Patrimoine classé
Façade et toiture du pigeonnier (cad. 8 29) : inscription par arrêté du 28 février 1984 ; Château proprement dit : façades et toitures, ensemble des sous-sols ; escalier dit de service dans l'aile Ouest ; escalier principal avec sa cage, sa rampe et ses garde-corps en fer forgé, son palier et sa cheminée du XVIIe siècle ; grand hall avec son poêle en faïence ; parties suivantes avec leur décor au rez-de-chaussée : salle à manger avec son poêle en faïence, salon dit salon rouge, chambre Empire avec son décor de papier peint, salle de bains Empire, salon dit salon bleu, bibliothèque (ancienne chapelle) avec ses lambris, son escalier, sa tribune et sa cheminée ; ancienne cuisine avec sa cheminée et son four à pain à l'entresol ; à l'étage : corridor, grande chambre sur le parc, chambre dite chambre dorée ; terrasses avec la balustrade, les escaliers, les deux lions et les deux chimères de pierre ; douves avec les trois ponts dont le pont-levis au Sud avec son ouvrage. Ferme et dépendances : façades et toitures de la ferme, des trois bâtiments d'habitation entourant la cour du colombier, de l'étable et de l'ancienne écurie, à l'exclusion des communs du XIXe siècle ; cour du colombier et basse-cour pavées ; trois portes charretières et piétonnes (cad. 8 25 à 29) : classement par arrêté du 28 février 1984
Personnages clés
| Robert de Cotte - Architecte |
A conçu les plans du château en 1731. |
| Christophe Gomé des Hazards - Propriétaire reconstructeur |
Rebâtit le château après 1731. |
| Marquis de Fouquet - Acquéreur en 1752 |
Propriétaire avant la famille de Bertier. |
| Jean de Bertier de Sauvigny - Maire de Manom |
Rachète le château en 1919. |
| Franck Neau - Paysagiste |
Créateur du jardin des Prairiales. |
| Comtesse Sylvie de Bertier - Restauratrice post-1950 |
Dirige les travaux de restauration. |
Origine et histoire du Château de la Grange
Le château de la Grange, situé à Manom en Moselle (région Grand Est), est mentionné dès 1106 comme forteresse médiévale. Il appartient successivement aux familles La Grange, Solouvres, Chinery, Brandebourg, puis Argenteau jusqu’en 1701. Ruiné pendant la guerre de Trente Ans, il est reconstruit à partir de 1731 par Christophe Gomé des Hazards, selon les plans de l’architecte Robert de Cotte. Le marquis de Fouquet l’acquiert en 1752, avant qu’il ne passe à la famille de Bertier en 1803 par mariage.
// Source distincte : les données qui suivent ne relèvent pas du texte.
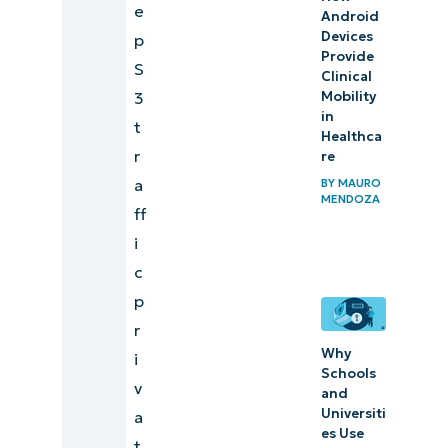
e
Android
Devices
p
Provide
S
Clinical
Mobility
3
in
t
Healthca
r
re
a
BY
MAURO
MENDOZA
ff
i
c
p
r
Why
i
Schools
v
and
Universiti
a
es Use
t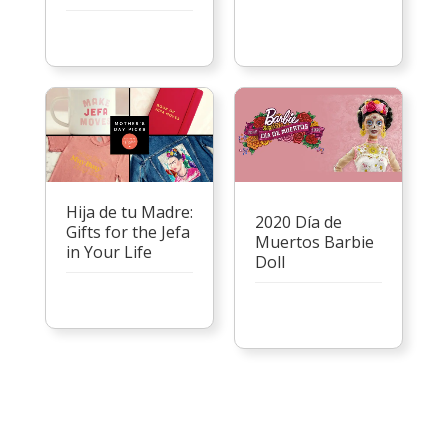
Hija de tu Madre:
2020 Día de
Gifts for the Jefa
Muertos Barbie
in Your Life
Doll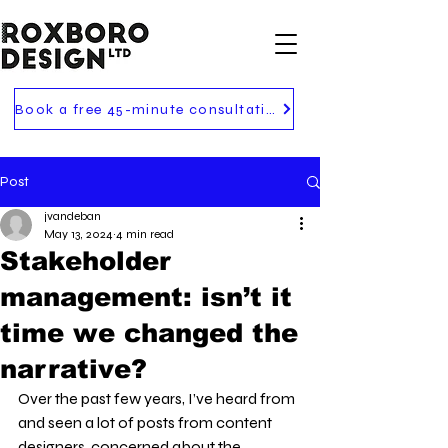
Book a free 45-minute consultation
Post
jvandeban
May 13, 2024
4 min read
Stakeholder
management: isn’t it
time we changed the
narrative?
Over the past few years, I’ve heard from 
and seen a lot of posts from content 
designers, concerned about the 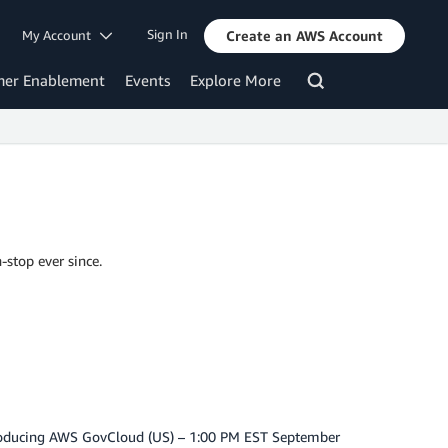
Sign In
My Account
Create an AWS Account
mer Enablement
Events
Explore More
-stop ever since.
troducing AWS GovCloud (US) – 1:00 PM EST September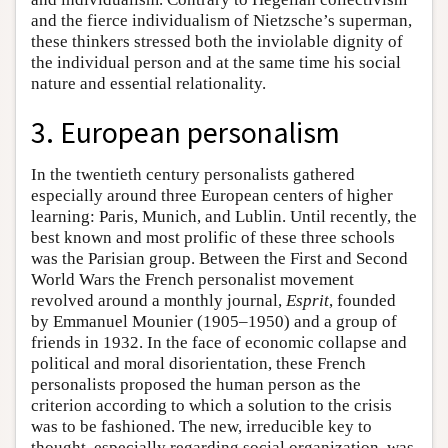
and the fierce individualism of Nietzsche’s superman,
these thinkers stressed both the inviolable dignity of
the individual person and at the same time his social
nature and essential relationality.
3. European personalism
In the twentieth century personalists gathered
especially around three European centers of higher
learning: Paris, Munich, and Lublin. Until recently, the
best known and most prolific of these three schools
was the Parisian group. Between the First and Second
World Wars the French personalist movement
revolved around a monthly journal,
Esprit
, founded
by Emmanuel Mounier (1905–1950) and a group of
friends in 1932. In the face of economic collapse and
political and moral disorientation, these French
personalists proposed the human person as the
criterion according to which a solution to the crisis
was to be fashioned. The new, irreducible key to
thought, especially regarding social organization, was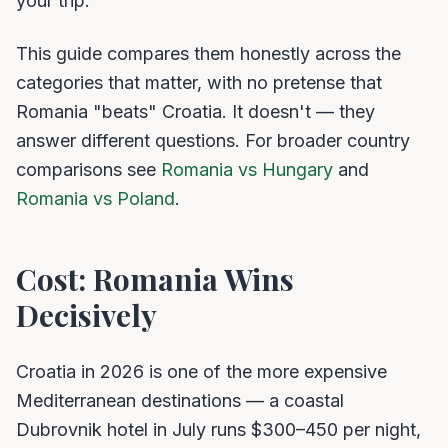
your trip.
This guide compares them honestly across the
categories that matter, with no pretense that
Romania "beats" Croatia. It doesn't — they
answer different questions. For broader country
comparisons see
Romania vs Hungary
and
Romania vs Poland
.
Cost: Romania Wins
Decisively
Croatia in 2026 is one of the more expensive
Mediterranean destinations — a coastal
Dubrovnik hotel in July runs $300–450 per night,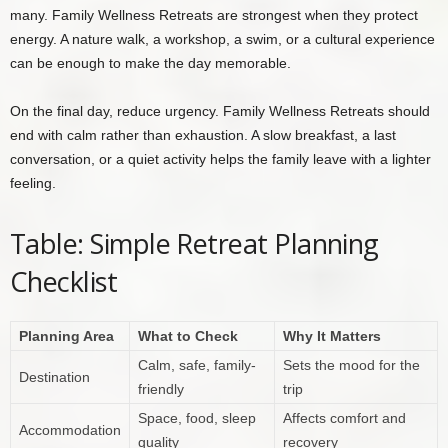
many. Family Wellness Retreats are strongest when they protect
energy. A nature walk, a workshop, a swim, or a cultural experience
can be enough to make the day memorable.
On the final day, reduce urgency. Family Wellness Retreats should
end with calm rather than exhaustion. A slow breakfast, a last
conversation, or a quiet activity helps the family leave with a lighter
feeling.
Table: Simple Retreat Planning
Checklist
Planning Area
What to Check
Why It Matters
Calm, safe, family-
Sets the mood for the
Destination
friendly
trip
Space, food, sleep
Affects comfort and
Accommodation
quality
recovery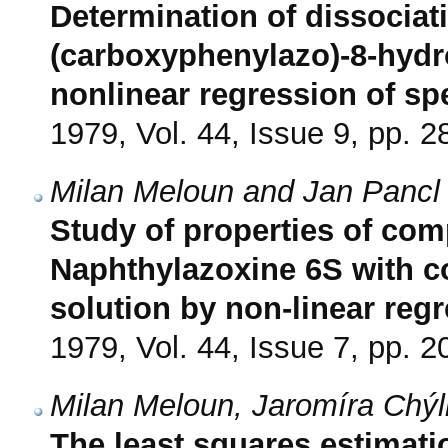
Determination of dissociat
(carboxyphenylazo)-8-hydr
nonlinear regression of sp
1979, Vol. 44, Issue 9, pp. 
Milan Meloun and Jan Pancl
Study of properties of c
Naphthylazoxine 6S with copp
solution by non-linear reg
1979, Vol. 44, Issue 7, pp. 
Milan Meloun, Jaromíra Chý
The least squares estimatio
Classé monument historique en 1984, le château conserve des éléments médiévaux (douves, caves) et des décors intérieurs du XVIIIe siècle (sculptures, armoiries, poêles en faïence). Occupé et endommagé pendant les deux guerres mondiales, il est restauré depuis 1950. Son parc, redessiné par Franck Neau, abrite le Jardin des Prairiales, célèbre pour ses fleurs et ses buis, et intégré au réseau Jardins sans Limites.
Le château a accueilli des personnalités comme Casanova, le duc et la duchesse de Windsor, et le colonel de Gaulle. Malgré l’annexion de l’Alsace-Lorraine en 1871, la famille de Bertier en reste propriétaire jusqu’en 1912, avant de le racheter en 1919. Aujourd’hui, il se distingue par son mobilier d’époque, ses dépendances classées (pigeonnier, ferme, écurie) et ses terrasses ornées de lions et chimères de pierre.
L’architecture allie des corps de logis du XVIIIe siècle à des ajouts du XIXe (maison neuve de 1856, maisons d’Alger et du gardien). Les intérieurs protégés incluent une bibliothèque lambrissée dans l’ancienne chapelle, des salons Empire, et une cuisine avec son four à pain. Le site, ouvert aux visites, illustre l’évolution d’une seigneurie lorraine en résidence aristocratique, marquée par des alliances familiales et des restaurations successives.